Un joueur en train de faire des paris sportifs (illustration). — PFG/SIPA

Plus besoin de se rendre au commissariat : depuis ce mardi, la gestion du fichier des interdits de jeux passe des mains du ministère de l’Intérieur à celles de l’Autorité Nationale des Jeux (ANJ). Cette dernière proposera une démarche modernisée et simplifiée.

Auparavant, les personnes souhaitant figurer sur ce fichier devaient obtenir un rendez-vous dans un commissariat et s’y rendre afin de finaliser leur inscription. Elles se retrouvaient ainsi sous le coup d’une interdiction, pour une durée de trois ans, de jouer dans les casinos et clubs de jeux, sur les sites Internet de paris ou poker agréés par l’ANJ et aux jeux de la Française des jeux et du PMU avec un compte joueur.

« Un pas en avant »

Une démarche fastidieuse et dissuasive pour certains joueurs qui désormais auront simplement à remplir un formulaire en ligne sur le site de l’ANJ. « C’est réellement un pas en avant. Il n’y a plus cette difficulté qu’avaient les joueurs à franchir le cap d’aller physiquement dans un service de police pour valider leur interdiction », estime Armelle Achour, directrice de SOS joueurs.

« Pour lutter contre les addictions, je dis souvent qu’il ne faut pas qu’il y ait plus de deux démarches à faire pour que ce soit efficace », abonde Mario Blaise, chef de service à l’hôpital Marmottan à Paris, spécialisé dans les pratiques addictives. Cette simplification est d’autant plus importante que « la motivation [pour arrêter de jouer] peut être un peu fugace et ambivalente, donc il est important que [la procédure] la facilite », ajoute-t-il. « Quand un joueur demande son interdiction, on sait déjà qu’il est à bout de souffle. C’est dans les derniers temps qu’il fait le plus de bêtises », ajoute Armelle Achour.

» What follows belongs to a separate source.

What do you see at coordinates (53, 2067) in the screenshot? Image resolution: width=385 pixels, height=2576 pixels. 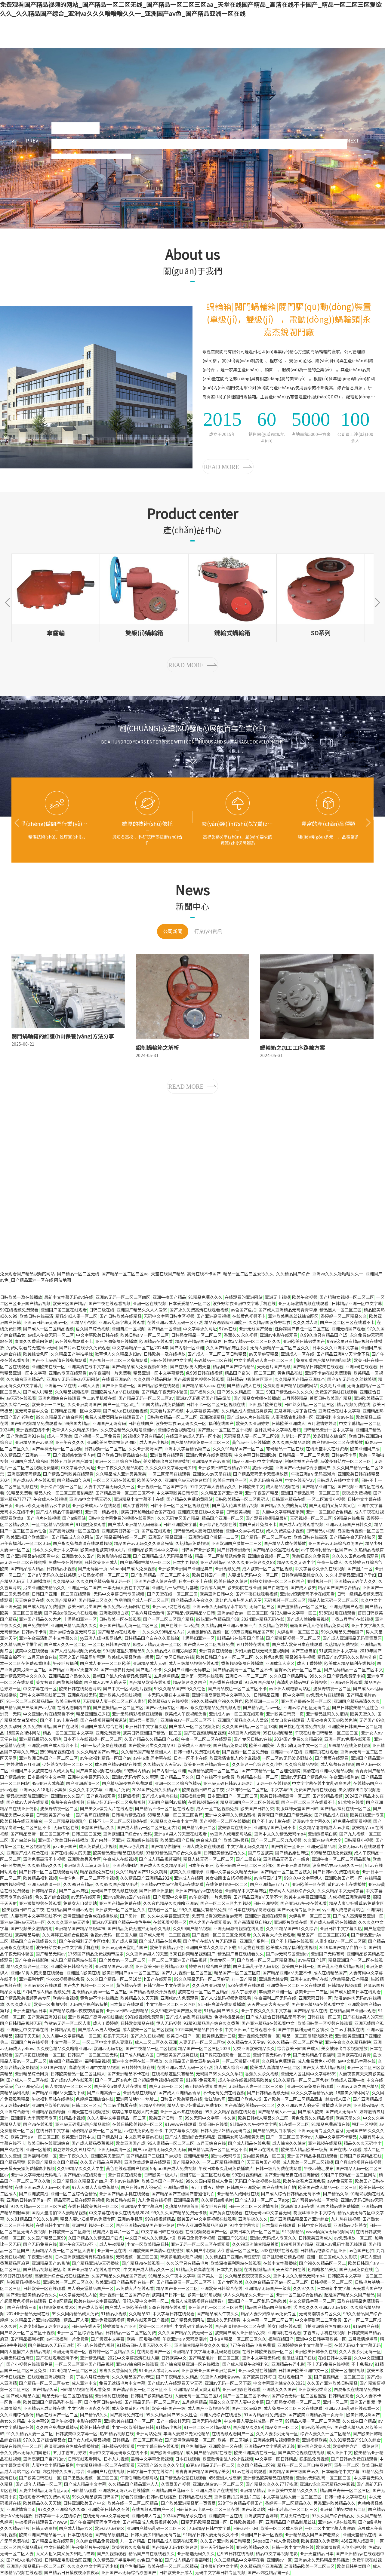 I see `2021国产精品` at bounding box center [53, 2067].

36.500 personnes interdites de jeux

Isabelle Falque-Pierrotin, présidente de l’ANJ, se félicite de voir le régulateur des jeux d’argent se positionner comme « un offreur de service à la population des joueurs et pas simplement comme le flic ou gendarme » du secteur. « On veut aider les joueurs à avoir la maîtrise de leur pratique de jeu et les accompagner », ajoute-t-elle.

En dépit de cette procédure, les joueurs, sous le coup d’une interdiction, auront toujours la possibilité de jouer en point de vente. Le fichier des interdits volontaires de jeux compte actuellement 36.500 personnes, alors que le nombre de joueurs problématiques en termes d’addiction est estimé à 1,3 million de personnes par l’Observatoire des jeux.